ベルマーク教育助成財団常務理事兼事務局長 森田秀男
去年末に飛び込んできた「幻の魚クニマス発見」のニュースには、興奮しました。
農業用、発電用に近くの川の水が引き込まれた結果の水質変化で、「絶滅種」とされていた秋田県田沢湖の固有種「クニマス」が、70年ぶりに山梨県の西湖で再発見されたというのでした。
再発見に一役買った「さかなクン」のお手柄に感心するとともに、「絶滅させまいと卵を他の湖に放流していた」人たちの努力に大いに感謝、感謝です。
というのも、地球はいま「地球始まって以来、6度目の生物種絶滅期にある」と言われるからです。
地球上には科学的に明らかになっているだけでも175万種、未知のものも含めると3千万種ともいわれる生き物が暮らしています。「地球が出来たのが45億年前、35億年前ごろまでに生命が誕生し、12億年前までは全ての生命はバクテリアなどの単細胞生物だった」そうですから、これほどの生物種が存在するようになったのは、長~い長~い地球の歴史の中で起こった進化の結果です。
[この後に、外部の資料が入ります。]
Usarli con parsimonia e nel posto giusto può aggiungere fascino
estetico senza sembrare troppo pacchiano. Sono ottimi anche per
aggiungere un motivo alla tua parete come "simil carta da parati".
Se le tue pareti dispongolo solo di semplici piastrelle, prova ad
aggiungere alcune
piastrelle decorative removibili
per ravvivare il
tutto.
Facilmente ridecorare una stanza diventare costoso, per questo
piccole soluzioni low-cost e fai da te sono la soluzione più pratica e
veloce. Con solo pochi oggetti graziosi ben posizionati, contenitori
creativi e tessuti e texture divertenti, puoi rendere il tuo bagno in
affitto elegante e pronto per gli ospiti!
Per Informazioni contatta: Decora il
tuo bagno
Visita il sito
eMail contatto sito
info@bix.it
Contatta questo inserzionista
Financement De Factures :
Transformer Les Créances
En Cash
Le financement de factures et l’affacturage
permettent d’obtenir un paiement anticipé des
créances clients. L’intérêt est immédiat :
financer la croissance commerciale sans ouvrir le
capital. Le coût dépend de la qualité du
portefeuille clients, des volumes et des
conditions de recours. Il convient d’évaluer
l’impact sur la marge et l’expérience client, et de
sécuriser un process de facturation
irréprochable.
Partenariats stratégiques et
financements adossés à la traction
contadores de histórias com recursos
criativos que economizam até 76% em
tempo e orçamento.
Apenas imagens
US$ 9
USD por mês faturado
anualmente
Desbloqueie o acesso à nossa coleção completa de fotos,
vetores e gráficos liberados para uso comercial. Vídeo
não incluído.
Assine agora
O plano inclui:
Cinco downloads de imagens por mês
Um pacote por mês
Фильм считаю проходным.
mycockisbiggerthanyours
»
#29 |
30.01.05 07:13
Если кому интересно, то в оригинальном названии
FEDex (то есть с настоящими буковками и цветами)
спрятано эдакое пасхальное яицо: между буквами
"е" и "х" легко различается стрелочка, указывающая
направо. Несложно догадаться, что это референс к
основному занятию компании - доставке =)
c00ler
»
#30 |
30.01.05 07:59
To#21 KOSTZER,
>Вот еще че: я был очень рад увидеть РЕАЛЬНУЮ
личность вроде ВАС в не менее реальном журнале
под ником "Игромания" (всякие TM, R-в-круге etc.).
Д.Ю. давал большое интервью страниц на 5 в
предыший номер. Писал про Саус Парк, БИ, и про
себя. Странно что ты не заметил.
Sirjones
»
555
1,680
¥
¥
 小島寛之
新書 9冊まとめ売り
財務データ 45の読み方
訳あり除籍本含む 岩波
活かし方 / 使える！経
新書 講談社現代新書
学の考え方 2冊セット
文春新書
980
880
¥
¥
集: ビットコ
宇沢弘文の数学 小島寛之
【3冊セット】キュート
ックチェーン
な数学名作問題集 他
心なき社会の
この間、過去5回も「大量絶滅期」があり、「2億5千万年前には植物種全体の約9割が絶滅」、一番最近が7千万年前頃で、「恐竜が絶滅」(鳥類として生き残っているという説もありますが)。「今度は、人類絶滅か」と驚くようなことが言われているのです。
というのも、これまでの「大量絶滅」は数万年から数十万年かけ、「絶滅速度はせいぜい年10種ないし100種程度」だったのに、最近は、「1960~75年に年千種、75年以降は年に4万種と、種の絶滅速度は急激に上昇している」というのです。原因は、いわずもがな、森林破壊、大気や土壌の汚染などによる生息地の消滅や、外来種の侵入など人間営為の結果と推定されています。
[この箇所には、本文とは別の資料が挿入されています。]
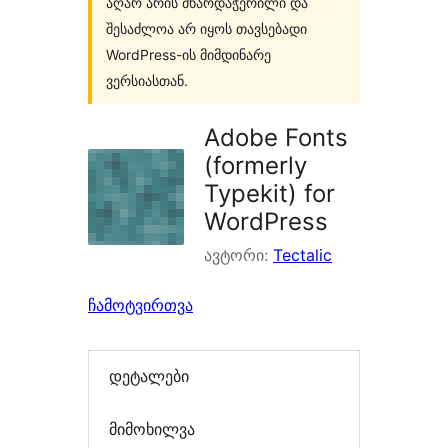
აღარ არის მხარდაჭერილი და
შესაძლოა არ იყოს თავსებადი
WordPress-ის მიმდინარე
ვერსიასთან.
Adobe Fonts
(formerly
Typekit) for
WordPress
ავტორი:
Tectalic
ჩამოტვირთვა
დეტალები
მიმოხილვა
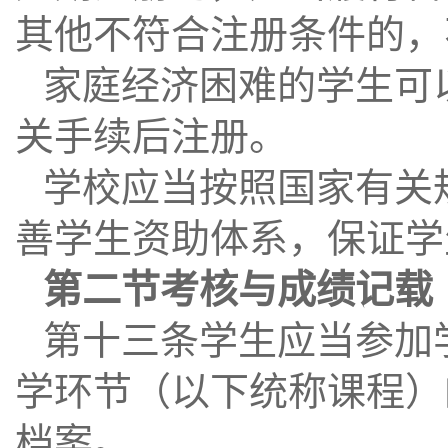
其他不符合注册条件的，
家庭经济困难的学生可
关手续后注册。
学校应当按照国家有关
善学生资助体系，保证学
第二节考核与成绩记载
第十三条学生应当参加
学环节（以下统称课程）
档案。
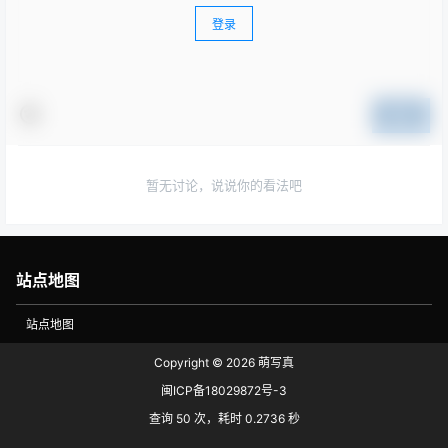
登录
提交
暂无讨论，说说你的看法吧
站点地图
站点地图
Copyright © 2026
萌写真
闽ICP备18029872号-3
查询 50 次，耗时 0.2736 秒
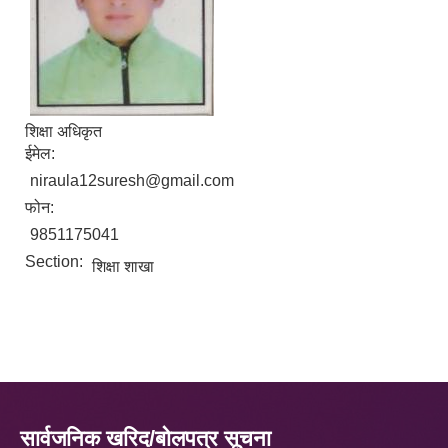
शिक्षा अधिकृत
ईमेल:
niraula12suresh@gmail.com
फोन:
9851175041
Section:
शिक्षा शाखा
सार्वजनिक खरिद/बोलपत्र सूचना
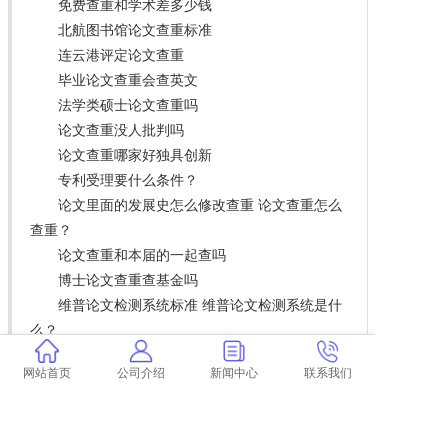
免费查重和学术差多少钱
北航图书馆论文查重标准
连云港评定论文查重
毕业论文查重会查英文
法学类硕士论文查重吗
论文查重没人批判吗
论文查重哪家好独具创新
专利受理要什么条件？
论文里面的发展史怎么修改查重 论文查重怎么
查重？
论文查重和本届的一起查吗
博士论文查重查基金吗
维普论文检测系统标准 维普论文检测系统是什
么？
学术查重怎么标注引用
网站首页
公司介绍
新闻中心
联系我们
万方检测和学术差多少钱 万方检测和学术查重
检测有什么区别？
学术查重多少字算多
本当にコワイ話ですが、こうした危機を回避するために、最近では、「生物多様性」を守ろうという声が世界中で上がっています。
確かに、イヌやネコも居なくなった地球に人類の居場所も無いでしょう。「現代版ノアの方舟」と化した地球。私たち人類にとっては、今こそ、「たくさんの生物と一緒に生きる」ための優しさを持つことが肝要なのかも知れませんね。